Massimo Recalcati, Il complesso di Telemaco,

 

Commento

“Che cosa spereresti che tuo figlio impari dall’avere te come genitore?”

E’ l’ultima domanda di una intervista clinica sul legame di attaccamento fra genitore e figlio, conosciuta come AAI. Ma che in genere mette in difficoltà il genitore, perché racchiude la speranza che qualcun altro, il figlio, possa ereditare una parte di sé positiva e, con questa e per questa, essere ricordato, continuare così in qualche modo a vivere e sopravvivere un pò di più del tempo concesso.

E tutte le volte, di fronte al silenzio momentaneo dell’altro che mi sta davanti, non posso non pensare a me stesso come genitore e come figlio. Nel mio silenzio interiore non posso non chiedermi: ”E io cosa sono stato capace di tramettere alle mie figlie come eredità, cosa avrò consegnato di significativo? E ancora, prima di tutto, come figlio, cosa ho ricevuto come eredità da mio padre e mia madre?” Domande cruciali che forse ci siamo fatti e che comunque prima o poi dovremmo farci.
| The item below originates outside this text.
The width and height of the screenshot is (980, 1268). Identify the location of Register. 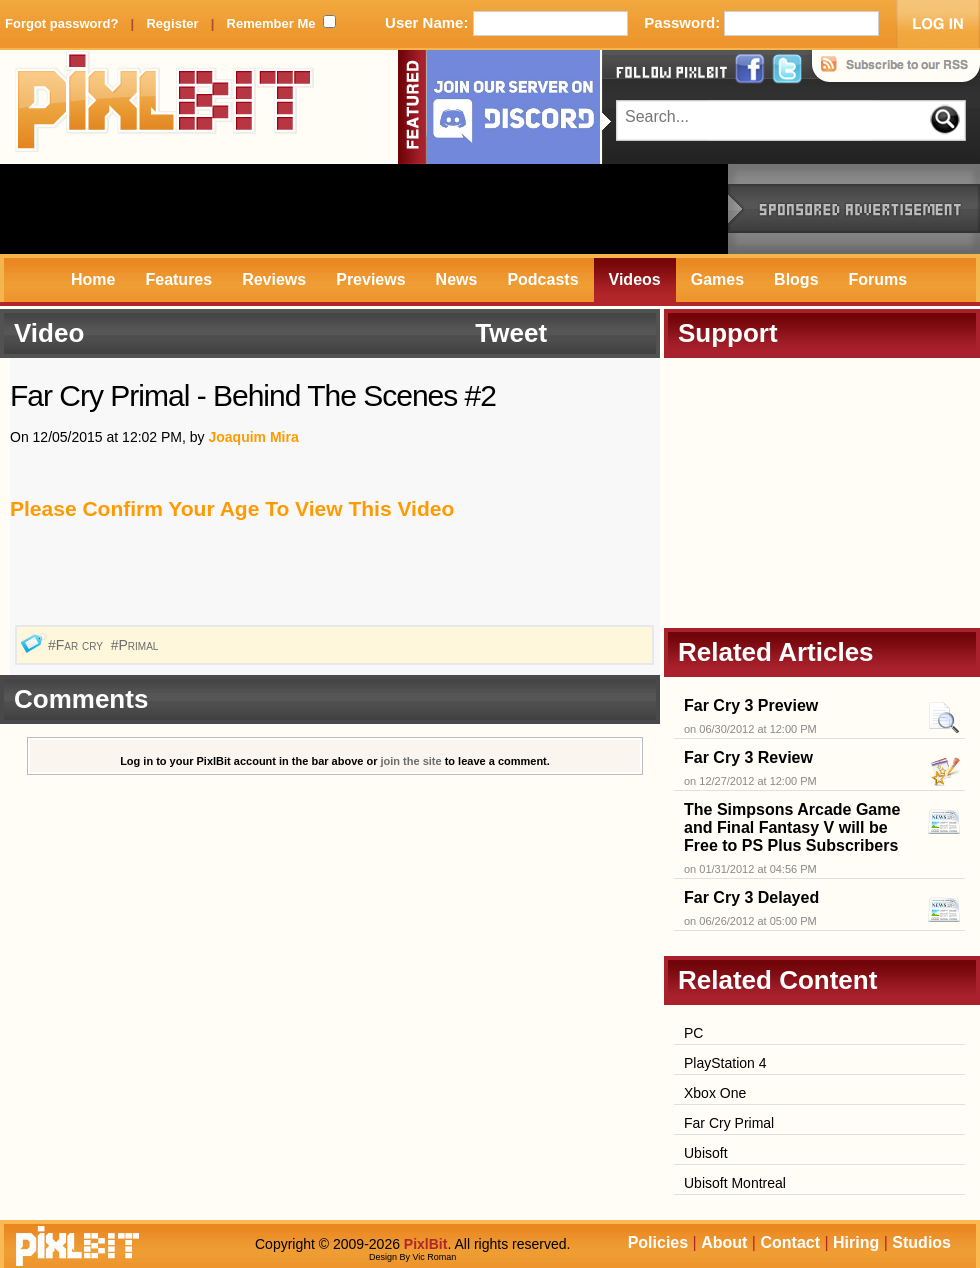
(172, 23).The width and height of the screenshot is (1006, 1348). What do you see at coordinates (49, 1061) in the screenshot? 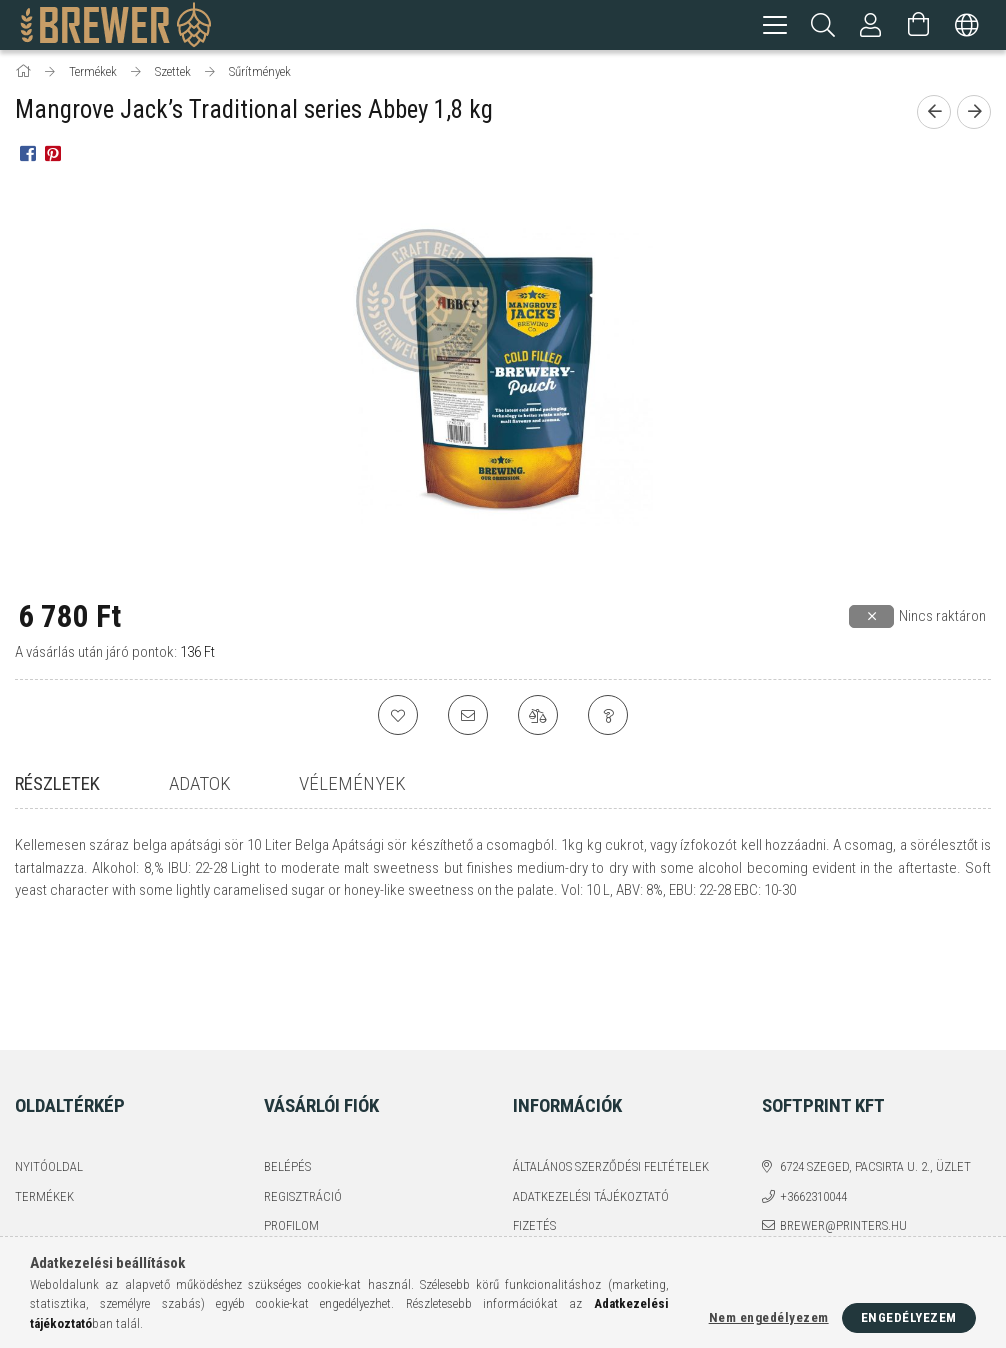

E quello che vale per i genitori vale anche per gli insegnanti. Se riconosciamo di non aver ricevuto nulla come alunni nella relazione con gli insegnanti, questi saranno presto dimenticati, perché incapaci di lasciare un segno (da insignere latino) della loro presenza nella storia degli alunni. E se io sono quello che sono, è perché riconosco nella mia storia scolastica e formativa dalle elementari all’università solo quattro insegnanti, verso cui ancora tuttora mi riconosco debitore.

E’ comunque più facile riconoscere quanto abbiamo ricevuto dagli altri che ci sono più vicini, che non quello che abbiamo noi trasmesso e dato in eredità. Perché noi abbiamo consapevolezza di quanto abbiamo ricevuto e si è depositato, ma non sappiamo quanto e che cosa abbiamo trasmesso. Perché l’eredità abbia un significato vitale per noi, ci tocca non solo riconoscerla passivamente o ripeterla come uno stanco rituale, ma soprattutto, come dice Recalcati, riconquistarla, farla propria e rilanciarla attivamente e dinamicamente. Sta qui il senso dell’affermazione di cui parla quando dice che “è necessario l’incontro col desiderio dell’Altro.” Come genitori siamo l’Altro che ha un desiderio da tramettere, desiderio di vita, che deve incontrarsi con il desiderio del figlio di voler far proprio, se lo riconosce, il desiderio del padre. Così si crea il vincolo simbolico fra le generazioni, in mancanza del quale siamo destinati a morire senza memoria.

E’ questo l’appello e il desiderio che mio padre mi fece, qualche mese prima di morire a 90 anni: “Non scordarti di me”, di quello che ti ho dato, di quello che ti ho trasmesso, anche se senza saperlo e senza saperlo.